[Directions]
Read through the entries below and return each line with the word "Events".

[Supplied information]
___

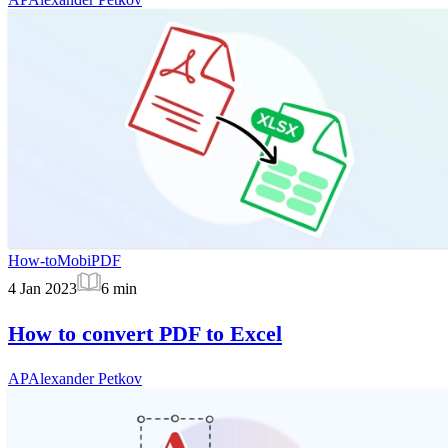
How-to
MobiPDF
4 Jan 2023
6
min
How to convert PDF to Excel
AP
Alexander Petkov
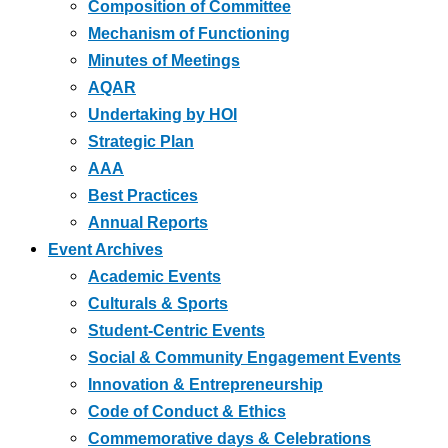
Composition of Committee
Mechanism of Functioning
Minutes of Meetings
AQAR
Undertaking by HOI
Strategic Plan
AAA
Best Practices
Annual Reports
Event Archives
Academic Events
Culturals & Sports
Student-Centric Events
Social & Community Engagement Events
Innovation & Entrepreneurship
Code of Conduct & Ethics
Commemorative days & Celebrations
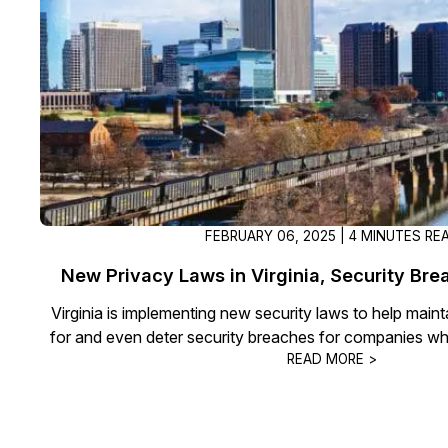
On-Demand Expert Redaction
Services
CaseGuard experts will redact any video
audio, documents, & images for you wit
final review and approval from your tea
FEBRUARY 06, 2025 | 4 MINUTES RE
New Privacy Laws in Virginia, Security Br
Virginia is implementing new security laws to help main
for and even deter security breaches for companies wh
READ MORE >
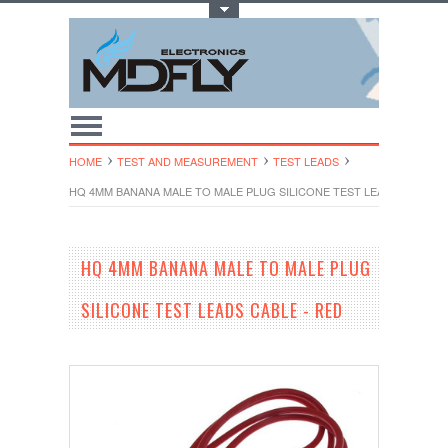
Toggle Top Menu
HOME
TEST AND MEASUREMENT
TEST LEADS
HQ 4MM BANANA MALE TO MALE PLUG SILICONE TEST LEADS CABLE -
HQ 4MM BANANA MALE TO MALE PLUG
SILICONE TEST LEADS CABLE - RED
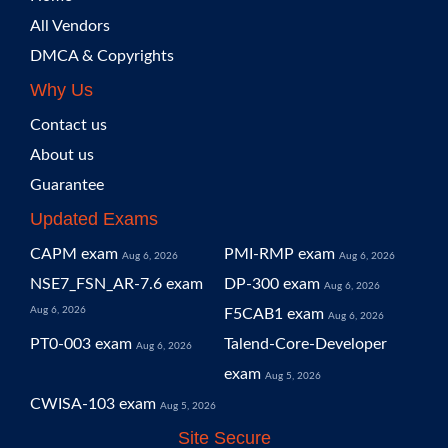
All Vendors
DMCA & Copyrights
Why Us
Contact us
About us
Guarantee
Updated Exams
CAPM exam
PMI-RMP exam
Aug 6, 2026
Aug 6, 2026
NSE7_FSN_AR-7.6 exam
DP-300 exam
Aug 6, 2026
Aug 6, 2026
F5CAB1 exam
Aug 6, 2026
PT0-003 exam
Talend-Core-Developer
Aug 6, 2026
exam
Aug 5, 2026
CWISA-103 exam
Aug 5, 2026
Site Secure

___

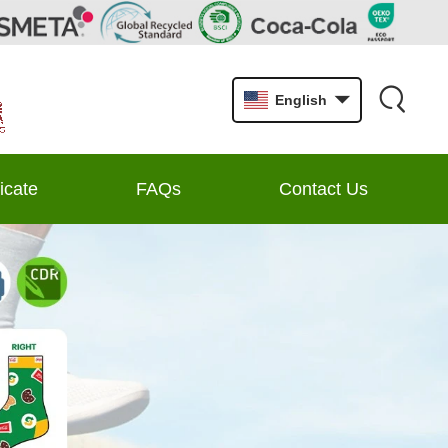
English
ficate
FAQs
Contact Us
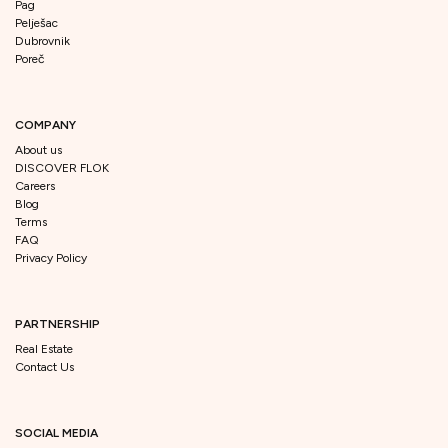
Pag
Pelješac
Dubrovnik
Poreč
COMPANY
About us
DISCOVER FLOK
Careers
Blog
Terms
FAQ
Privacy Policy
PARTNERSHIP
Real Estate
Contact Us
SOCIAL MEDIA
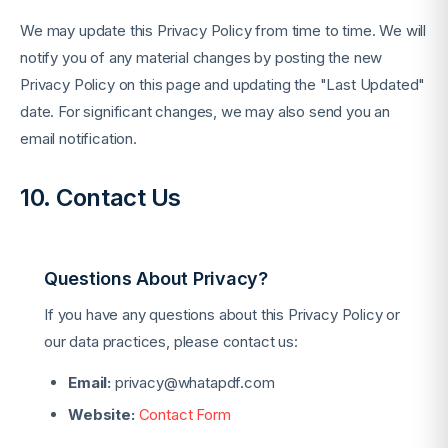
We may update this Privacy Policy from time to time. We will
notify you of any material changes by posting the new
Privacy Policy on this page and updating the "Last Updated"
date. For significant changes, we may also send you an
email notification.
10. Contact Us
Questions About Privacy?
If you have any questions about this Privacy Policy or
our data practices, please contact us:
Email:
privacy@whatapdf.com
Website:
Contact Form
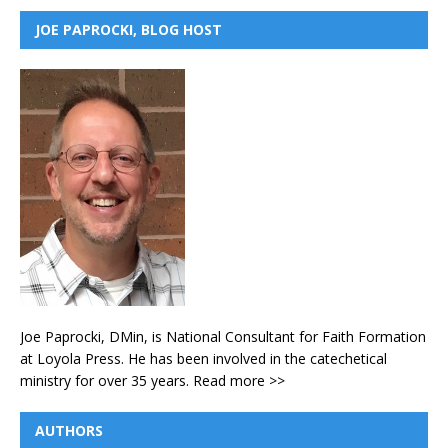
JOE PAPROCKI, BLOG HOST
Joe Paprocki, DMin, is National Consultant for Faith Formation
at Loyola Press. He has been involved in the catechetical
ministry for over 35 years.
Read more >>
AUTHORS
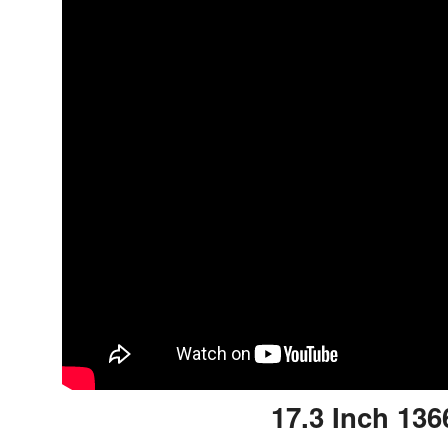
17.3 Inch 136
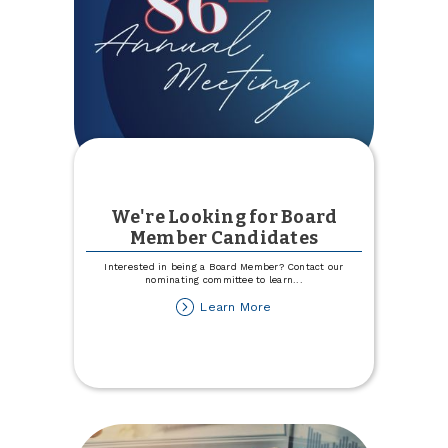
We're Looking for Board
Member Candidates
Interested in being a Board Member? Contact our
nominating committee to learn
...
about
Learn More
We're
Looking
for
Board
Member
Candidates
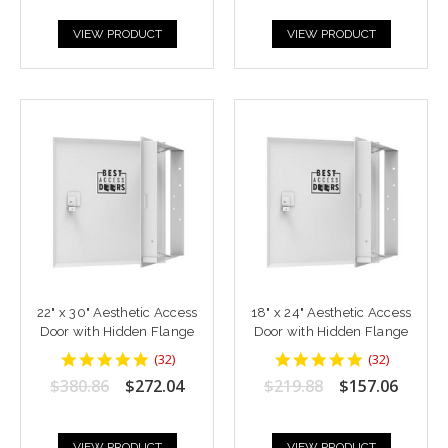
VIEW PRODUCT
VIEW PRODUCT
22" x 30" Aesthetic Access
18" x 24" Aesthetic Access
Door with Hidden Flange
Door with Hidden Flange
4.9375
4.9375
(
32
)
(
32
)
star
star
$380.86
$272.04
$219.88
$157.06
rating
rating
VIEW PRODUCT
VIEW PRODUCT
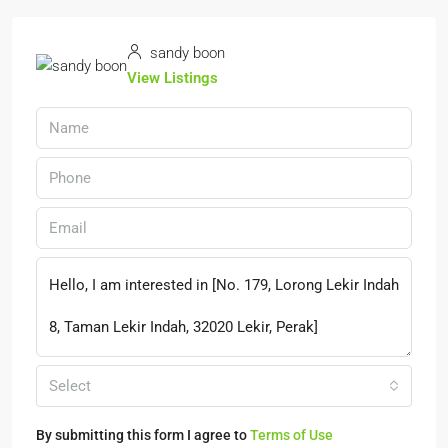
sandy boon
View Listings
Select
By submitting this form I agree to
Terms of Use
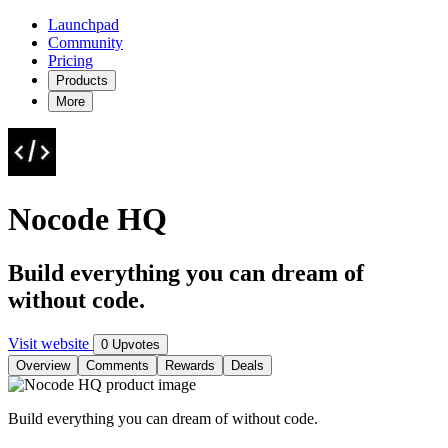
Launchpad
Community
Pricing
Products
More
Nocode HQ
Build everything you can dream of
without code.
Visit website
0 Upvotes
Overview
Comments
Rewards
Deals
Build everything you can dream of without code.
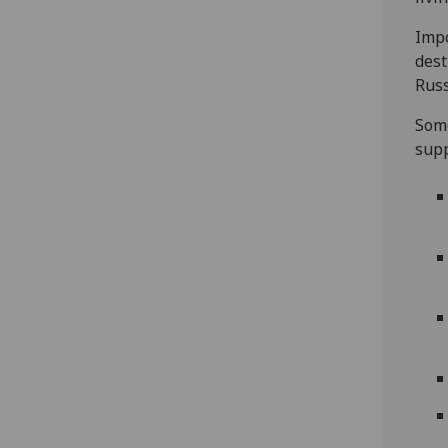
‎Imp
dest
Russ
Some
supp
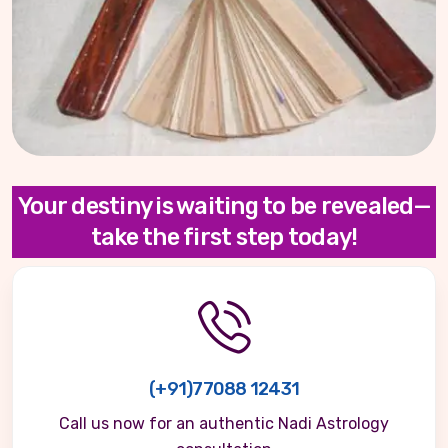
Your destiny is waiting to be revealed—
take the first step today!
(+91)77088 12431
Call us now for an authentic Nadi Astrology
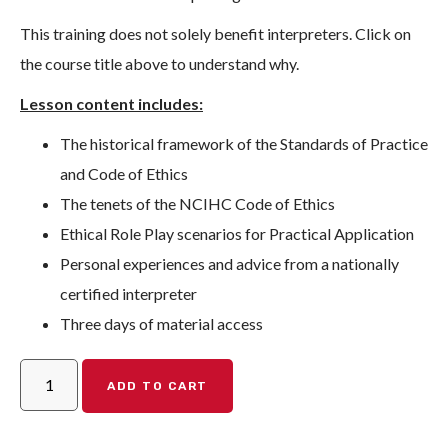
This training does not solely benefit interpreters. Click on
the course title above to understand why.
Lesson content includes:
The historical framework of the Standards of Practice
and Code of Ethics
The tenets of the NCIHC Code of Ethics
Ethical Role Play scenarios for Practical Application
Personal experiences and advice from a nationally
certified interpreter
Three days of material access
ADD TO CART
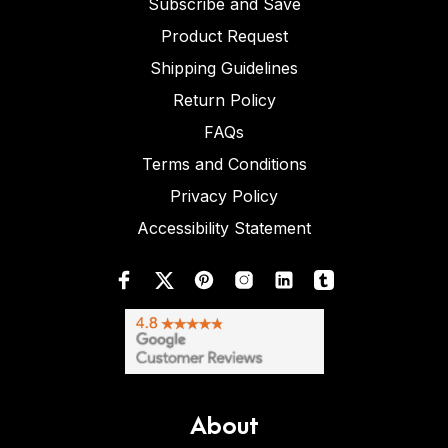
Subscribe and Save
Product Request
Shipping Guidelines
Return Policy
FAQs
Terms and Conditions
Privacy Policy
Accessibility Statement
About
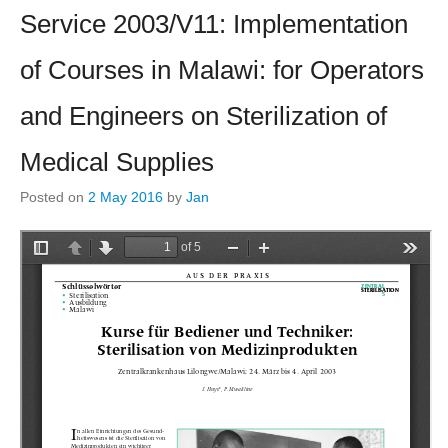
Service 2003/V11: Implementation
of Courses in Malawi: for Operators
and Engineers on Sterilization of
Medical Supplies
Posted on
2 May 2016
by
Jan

___

[Answer to this task]
Academic Events
Student-Centric Events
Social & Community Engagement Events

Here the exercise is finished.